Greene engineered the sale of San Diego-based Hybritech, a monoclonal antibody manufacturer, to Eli Lilly for $480 million in 1986, making millionaires out of himself and other key players in the company. He now heads Amylin, another young biotechnology company based in San Diego that is developing diabetes treatments.

"People now know how to analyze these companies," Greene said. "Back in 1980, you were looking at a Nobel laureate, a concept and management that said somehow it would figure out a way to make money."

Greene has witnessed--and profited from--the evolution of biotechnology, an industry that sprang, he said, from two critical scientific breakthroughs in the early 1970s.

The first was the recombinant DNA process developed by a Stanford University-UC-San Francisco research team. The process involves extracting DNA molecules from mammalian cells and inserting them into bacteria cells to promote the rapid growth of a desired protein. The bacteria cells in effect become tiny factories.

Teaming with Eli Lilly, Genentech in 1982 became the first company to manufacture a successful recombinant DNA product--Humulin, the first synthetic human insulin. Until then, insulin for diabetics was available in usable quantities only from pigs.

The other major bioengineering technique was the so-called hybridoma method developed at Cambridge University, where cells were literally fused together in centrifuges to produce highly concentrated disease-fighting organisms called monoclonal antibodies. A cancer cell and red blood cell, for example, would be fused together to produce material that would retain the disease-fighting antibody properties from the blood cell and vigorous growth features of cancer cells. San Diego's Hybritech sold the first successful monoclonal antibody products, all diagnostic in nature, beginning in the early 1980s.

But because of the immense complexity of the biotechnology and the labyrinthine course of the FDA approval process, marketable drugs have been few and far between.
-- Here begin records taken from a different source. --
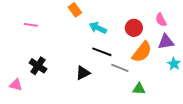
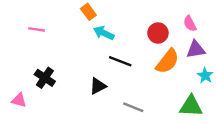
cyan arrow: (98, 28) -> (104, 33), moved
gray line: (120, 68) -> (133, 107), moved
green triangle: (139, 89) -> (191, 106), moved, size x1.5

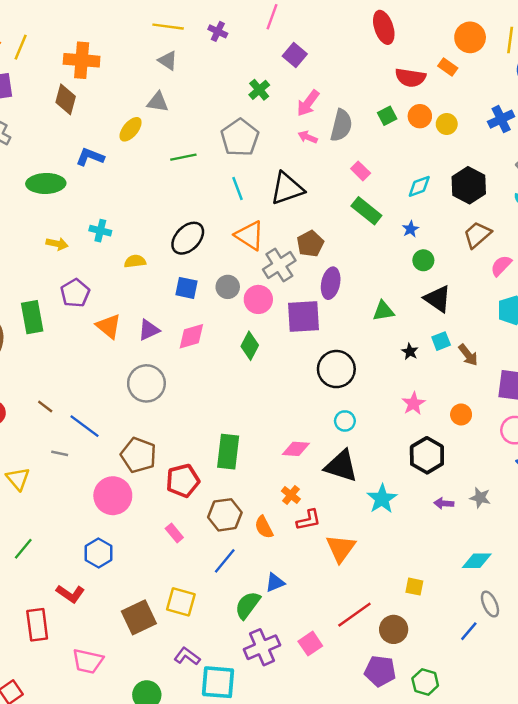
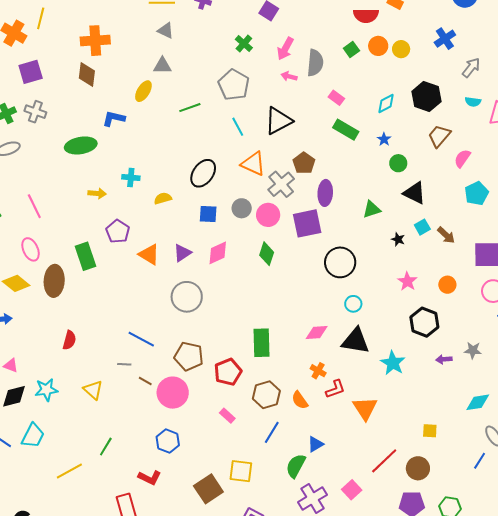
yellow line: (21, 47) -> (41, 18), moved
brown line: (45, 406) -> (145, 381), moved

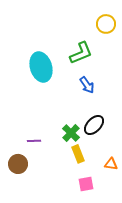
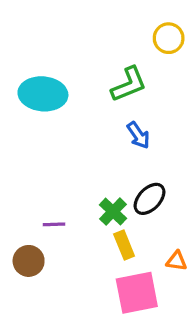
cyan ellipse: (41, 67) -> (43, 94), moved, turned -68
pink square: (86, 184) -> (137, 293), size x1.8

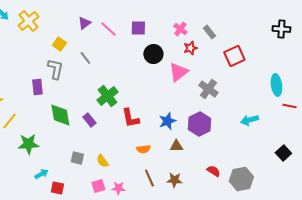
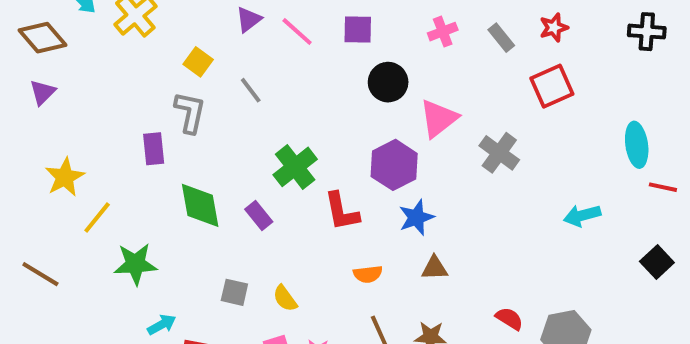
pink cross: (180, 29) -> (443, 32), turned 32
red star: (190, 48) -> (554, 28), moved
purple hexagon: (199, 124) -> (394, 165), moved
black square: (283, 153) -> (657, 262), moved

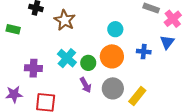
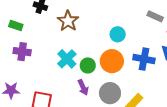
blue cross: (144, 52) -> (144, 59), size x1.5
purple cross: (33, 68) -> (22, 52), moved

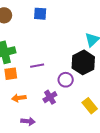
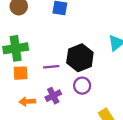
black hexagon: (83, 62) -> (80, 58), moved
purple cross: (50, 97) -> (53, 96), moved

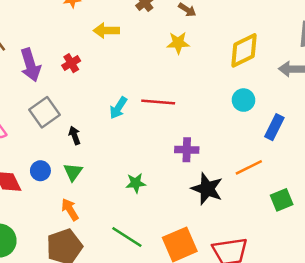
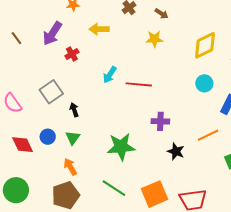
purple arrow: (30, 65) -> (52, 33), moved, turned 50
cyan arrow: (118, 108) -> (110, 75), moved
green star: (136, 183) -> (121, 147), size x1.8
black star: (207, 189) -> (176, 151), size x0.7

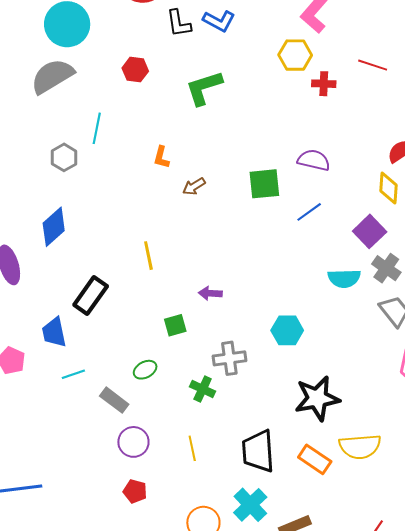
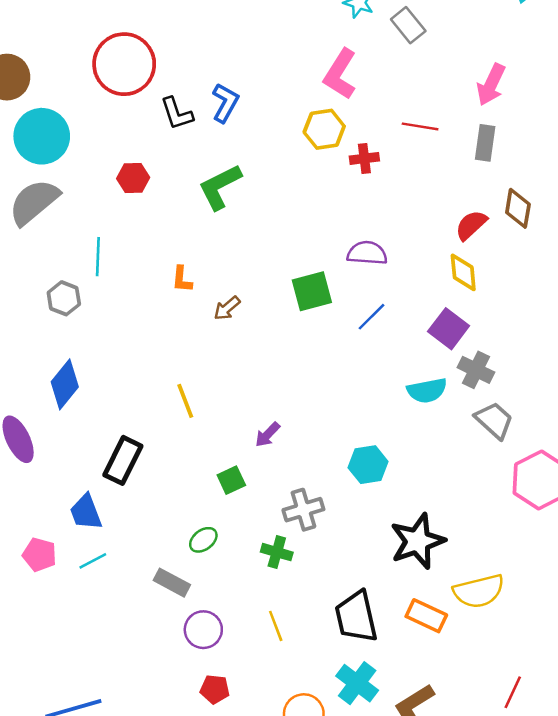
blue L-shape: (219, 21) -> (225, 103), turned -80
purple arrow: (210, 293) -> (268, 435), turned -40
cyan line: (73, 374) -> (93, 561), moved

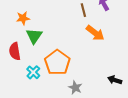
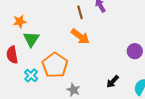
orange arrow: (95, 33) -> (80, 36), moved
black arrow: (115, 80) -> (113, 81), turned -64

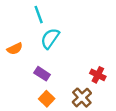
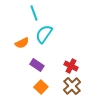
orange semicircle: (15, 49) -> (22, 43), moved
red cross: (98, 75) -> (71, 66), moved

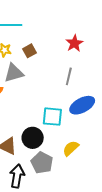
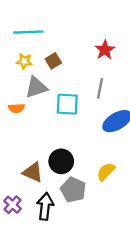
cyan square: (52, 117) -> (67, 104), moved

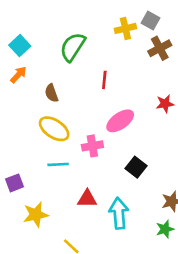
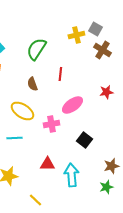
brown cross: (160, 48) -> (102, 50), turned -30
brown semicircle: (51, 93) -> (32, 84), moved
cyan line: (58, 164) -> (14, 138), moved

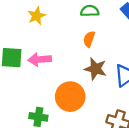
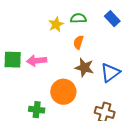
yellow star: (37, 16) -> (56, 24), moved

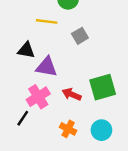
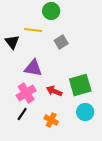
black triangle: (26, 50) -> (12, 42), moved, turned 42
black line: (23, 118) -> (22, 114), moved
cyan circle: (101, 130) -> (85, 112), moved

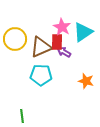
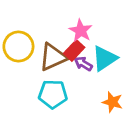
cyan triangle: (83, 32) -> (104, 58), moved
red rectangle: (57, 42) -> (74, 50), turned 42

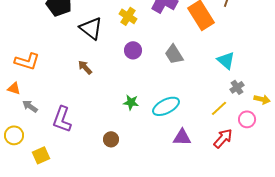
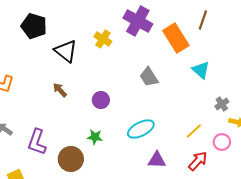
purple circle: (133, 50) -> (101, 100), moved
cyan triangle: (226, 60) -> (201, 70), moved
gray cross: (237, 87) -> (222, 104), moved
green star: (131, 102) -> (95, 137), moved
brown circle: (111, 139) -> (71, 159), moved, size x1.6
In fact, drugs so far have averaged eight years of development each. Because of their low number and the mysterious nature of the science, an inordinate amount of publicity has greeted each product introduction, often leading to outlandish expectations for "magic bullet" drugs.

Among investors, such expectations sometimes led to stock market frenzy, the best-known example of which was the spectacular leap in Genentech's stock price after its initial public offering in 1980. The stock debuted at $35 share, and investors quickly bid it up to $80.